🤖 AI Summary
Existing KBVQA methods rely on a single evidence source, leading to superficial reasoning and insufficient robustness and interpretability. To address this, we propose Synergos-VQA—a novel framework that, for the first time, synergistically integrates three heterogeneous evidence streams: (i) global scene awareness (holistic evidence), (ii) prototype-driven key object identification (structural evidence), and (iii) counterfactual probing–enabled causal reasoning (causal evidence). A dynamic multi-source fusion mechanism and plug-and-play module design facilitate cross-dimensional evidence complementarity and mutual verification. Evaluated on three major benchmarks—OK-VQA, A-OKVQA, and VQAv2—Synergos-VQA achieves state-of-the-art performance.
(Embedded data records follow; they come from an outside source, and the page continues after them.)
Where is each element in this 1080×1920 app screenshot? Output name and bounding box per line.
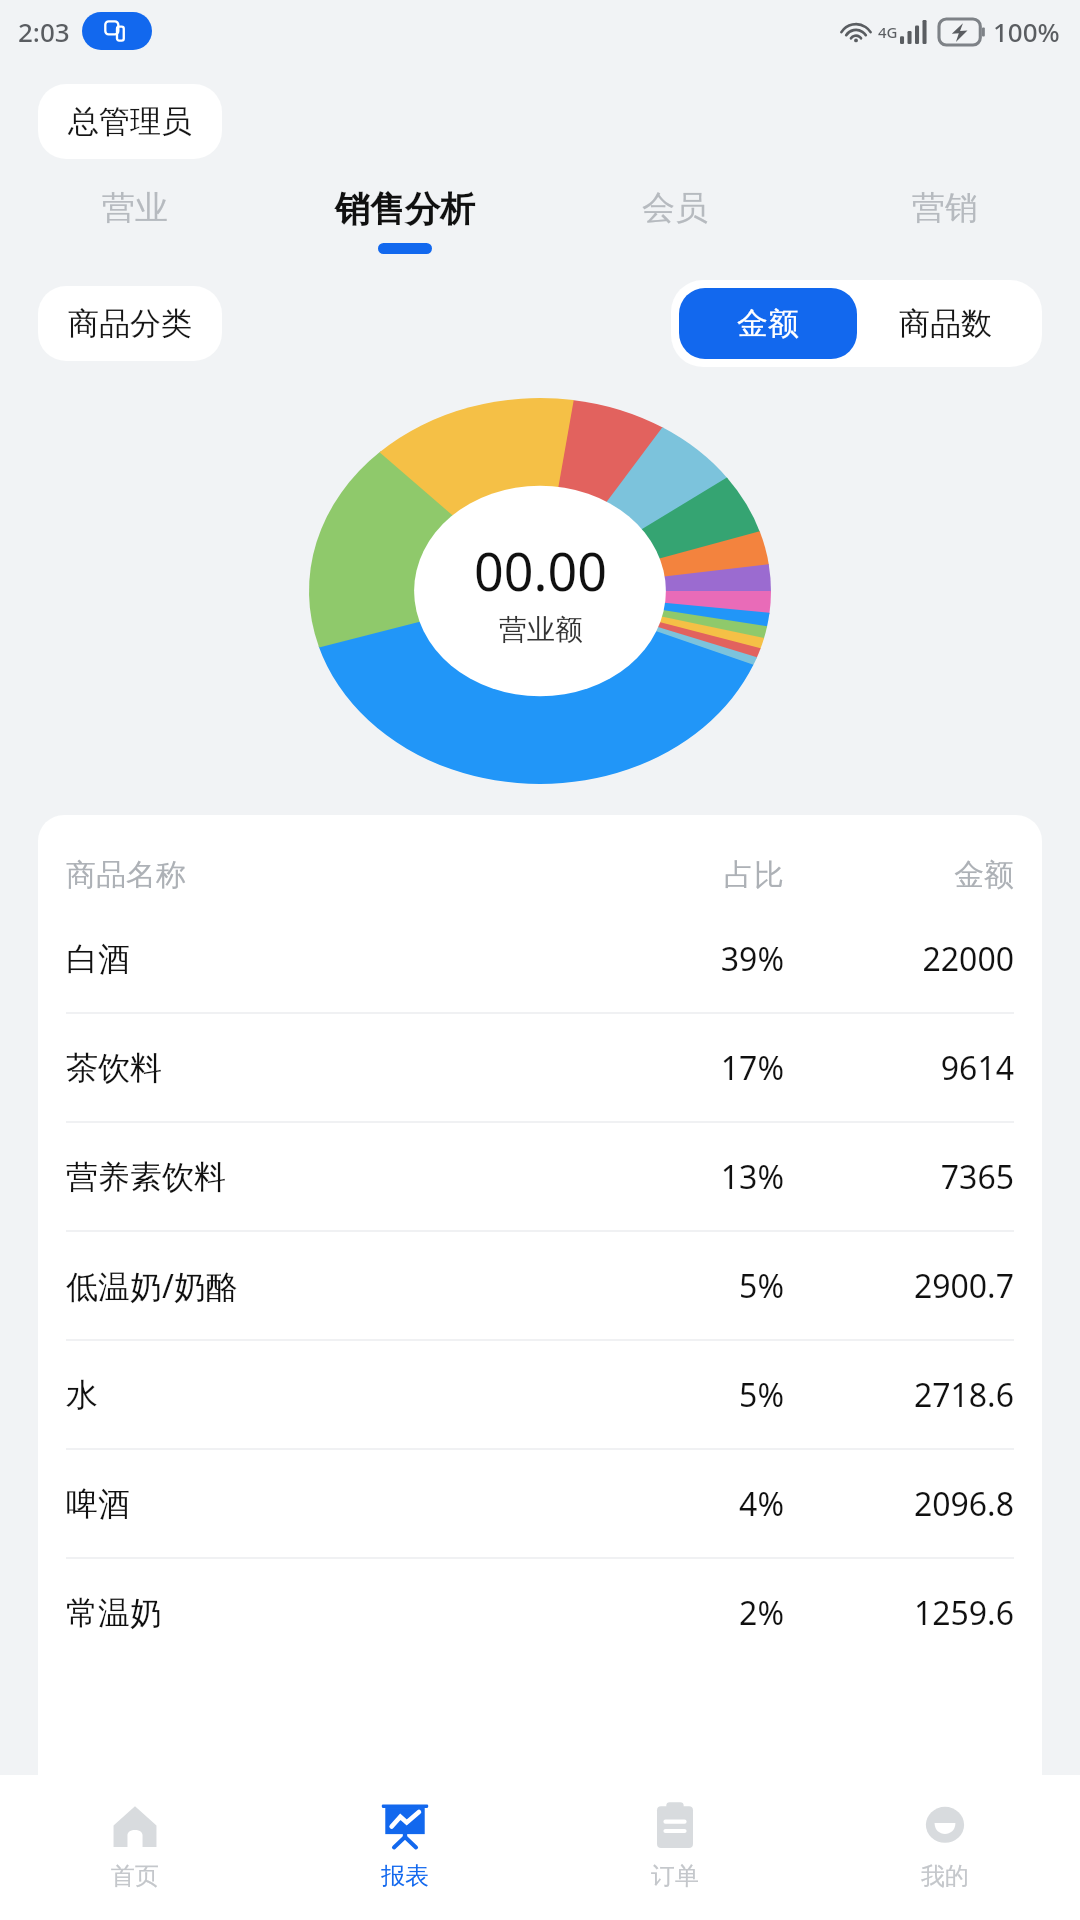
staticText: 低温奶/奶酪: [66, 1264, 574, 1308]
button[interactable]: 啤酒: [66, 1450, 1014, 1557]
staticText: 金额: [784, 856, 1014, 894]
staticText: 报表: [381, 1861, 429, 1891]
staticText: 2900.7: [784, 1264, 1014, 1308]
staticText: 39%: [574, 937, 784, 981]
staticText: 5%: [574, 1373, 784, 1417]
button[interactable]: 首页: [0, 1775, 270, 1920]
staticText: 00.00: [474, 535, 607, 606]
staticText: 订单: [651, 1861, 699, 1891]
button[interactable]: 常温奶: [66, 1559, 1014, 1666]
button[interactable]: 商品数: [857, 288, 1034, 359]
staticText: 茶饮料: [66, 1048, 574, 1088]
button[interactable]: 低温奶/奶酪: [66, 1232, 1014, 1339]
button[interactable]: 营业: [0, 187, 270, 252]
staticText: 我的: [921, 1861, 969, 1891]
staticText: 占比: [574, 856, 784, 894]
staticText: 4%: [574, 1482, 784, 1526]
staticText: 2%: [574, 1591, 784, 1635]
staticText: 首页: [111, 1861, 159, 1891]
button[interactable]: 报表: [270, 1775, 540, 1920]
button[interactable]: 水: [66, 1341, 1014, 1448]
button[interactable]: 销售分析: [270, 187, 540, 254]
staticText: 营业额: [499, 612, 583, 647]
staticText: 5%: [574, 1264, 784, 1308]
staticText: 营销: [912, 187, 978, 229]
button[interactable]: 营销: [810, 187, 1080, 252]
staticText: 会员: [642, 187, 708, 229]
button[interactable]: 茶饮料: [66, 1014, 1014, 1121]
staticText: 金额: [737, 304, 799, 343]
button[interactable]: 白酒: [66, 905, 1014, 1012]
other: 订单: [646, 1797, 704, 1855]
button[interactable]: 我的: [810, 1775, 1080, 1920]
other: 我的: [916, 1797, 974, 1855]
staticText: 2:03: [18, 14, 70, 49]
staticText: 17%: [574, 1046, 784, 1090]
other: 首页: [106, 1797, 164, 1855]
staticText: 4G: [878, 22, 898, 42]
staticText: 13%: [574, 1155, 784, 1199]
staticText: 2718.6: [784, 1373, 1014, 1417]
staticText: 营养素饮料: [66, 1157, 574, 1197]
staticText: 9614: [784, 1046, 1014, 1090]
staticText: 白酒: [66, 939, 574, 979]
other: 报表: [376, 1797, 434, 1855]
button[interactable]: 总管理员: [38, 84, 222, 159]
staticText: 销售分析: [335, 187, 475, 231]
staticText: 2096.8: [784, 1482, 1014, 1526]
staticText: 100%: [993, 14, 1060, 49]
staticText: 商品数: [899, 304, 992, 343]
staticText: 啤酒: [66, 1484, 574, 1524]
button[interactable]: 金额: [679, 288, 857, 359]
staticText: 营业: [102, 187, 168, 229]
staticText: 7365: [784, 1155, 1014, 1199]
button[interactable]: 会员: [540, 187, 810, 252]
button[interactable]: 营养素饮料: [66, 1123, 1014, 1230]
staticText: 22000: [784, 937, 1014, 981]
button[interactable]: 商品分类: [38, 286, 222, 361]
staticText: 总管理员: [68, 102, 192, 141]
staticText: 商品分类: [68, 304, 192, 343]
button[interactable]: 订单: [540, 1775, 810, 1920]
staticText: 水: [66, 1375, 574, 1415]
staticText: 常温奶: [66, 1593, 574, 1633]
staticText: 商品名称: [66, 856, 574, 894]
staticText: 1259.6: [784, 1591, 1014, 1635]
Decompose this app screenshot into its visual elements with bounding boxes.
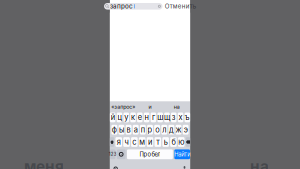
button[interactable]: ц: [117, 112, 122, 122]
staticText: й: [111, 113, 115, 122]
button[interactable]: а: [133, 125, 139, 135]
staticText: с: [132, 138, 136, 146]
staticText: з: [172, 113, 176, 122]
button[interactable]: Emoji: [117, 149, 126, 159]
staticText: ы: [119, 125, 124, 134]
button[interactable]: Emoji: [114, 164, 118, 168]
staticText: т: [156, 138, 159, 146]
staticText: «запрос»: [111, 104, 135, 110]
button[interactable]: и: [147, 137, 153, 147]
staticText: у: [124, 113, 128, 122]
staticText: ю: [178, 138, 184, 146]
staticText: р: [148, 125, 152, 134]
button[interactable]: н: [144, 112, 149, 122]
staticText: о: [155, 125, 159, 134]
button[interactable]: с: [131, 137, 138, 147]
staticText: 123: [109, 152, 117, 157]
staticText: н: [145, 113, 149, 122]
button[interactable]: я: [116, 137, 122, 147]
staticText: ш: [157, 113, 163, 122]
button[interactable]: ч: [123, 137, 130, 147]
button[interactable]: п: [140, 125, 146, 135]
button[interactable]: р: [147, 125, 153, 135]
button[interactable]: Пробел: [127, 149, 173, 159]
button[interactable]: к: [130, 112, 136, 122]
staticText: ж: [176, 125, 182, 134]
button[interactable]: Dictation: [182, 164, 186, 169]
button[interactable]: й: [110, 112, 115, 122]
staticText: к: [131, 113, 135, 122]
button[interactable]: ъ: [185, 112, 190, 122]
button[interactable]: 123: [110, 149, 115, 159]
staticText: и: [148, 138, 152, 146]
button[interactable]: Shift: [110, 137, 114, 147]
button[interactable]: ш: [157, 112, 163, 122]
staticText: э: [184, 125, 188, 134]
staticText: и: [148, 104, 152, 110]
button[interactable]: в: [126, 125, 132, 135]
button[interactable]: г: [151, 112, 156, 122]
button[interactable]: м: [139, 137, 146, 147]
staticText: меня: [24, 158, 64, 169]
button[interactable]: з: [171, 112, 176, 122]
button[interactable]: ф: [111, 125, 117, 135]
staticText: д: [169, 125, 174, 134]
button[interactable]: л: [161, 125, 167, 135]
staticText: х: [178, 113, 182, 122]
button[interactable]: ю: [178, 137, 185, 147]
button[interactable]: у: [124, 112, 129, 122]
button[interactable]: о: [154, 125, 160, 135]
staticText: на: [250, 158, 269, 169]
button[interactable]: ж: [176, 125, 182, 135]
staticText: Отменить: [165, 3, 196, 10]
button[interactable]: Delete: [186, 137, 190, 147]
staticText: щ: [164, 113, 170, 122]
button[interactable]: э: [183, 125, 189, 135]
staticText: б: [172, 138, 176, 146]
staticText: м: [139, 138, 145, 146]
button[interactable]: е: [137, 112, 143, 122]
staticText: г: [152, 113, 155, 122]
staticText: на: [174, 104, 180, 110]
staticText: а: [134, 125, 138, 134]
button[interactable]: х: [178, 112, 183, 122]
staticText: ь: [164, 138, 168, 146]
staticText: Пробел: [139, 151, 160, 158]
button[interactable]: д: [168, 125, 174, 135]
staticText: л: [162, 125, 166, 134]
staticText: п: [141, 125, 145, 134]
staticText: ф: [112, 125, 117, 134]
staticText: ц: [118, 113, 122, 122]
button[interactable]: ы: [118, 125, 124, 135]
staticText: ч: [124, 138, 128, 146]
staticText: в: [127, 125, 131, 134]
staticText: запрос: [110, 2, 133, 10]
button[interactable]: т: [154, 137, 161, 147]
staticText: ъ: [185, 113, 190, 122]
button[interactable]: Найти: [174, 149, 190, 159]
button[interactable]: ь: [162, 137, 169, 147]
button[interactable]: Отменить: [165, 3, 196, 10]
button[interactable]: щ: [164, 112, 170, 122]
staticText: Найти: [174, 151, 190, 158]
staticText: я: [117, 138, 121, 146]
staticText: е: [138, 113, 142, 122]
button[interactable]: б: [170, 137, 177, 147]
It consistently improves question-answering accuracy and reasoning reliability across multiple open-source multimodal large language models (MLLMs), empirically demonstrating that multi-evidence synergy is more effective than mere model scaling.
📝 Abstract
Multimodal Large Language Models (MLLMs) have pushed the frontiers of Knowledge-Based Visual Question Answering (KBVQA), yet their reasoning is fundamentally bottlenecked by a reliance on uni-dimensional evidence. This "seeing only the trees, but not the forest" approach prevents robust, multi-faceted understanding. Inspired by the principle of seeing both the forest and trees, we propose Synergos-VQA, a novel synergistic reasoning framework. At its core, Synergos-VQA concurrently generates and fuses three complementary evidence streams at inference time: (1) Holistic Evidence to perceive the entire scene (the "forest"), (2) Structural Evidence from a prototype-driven module to identify key objects (the "trees"), and (3) Causal Evidence from a counterfactual probe to ensure the reasoning is robustly grounded. By synergistically fusing this multi-faceted evidence, our framework achieves a more comprehensive and reliable reasoning process. Extensive experiments show that Synergos-VQA decisively establishes a new state-of-the-art on three challenging benchmarks, including OK-VQA and A-OKVQA. Furthermore, our approach demonstrates strong plug-and-play capabilities, significantly boosting various open-source MLLMs and proving that superior methodological design can outperform sheer model scale.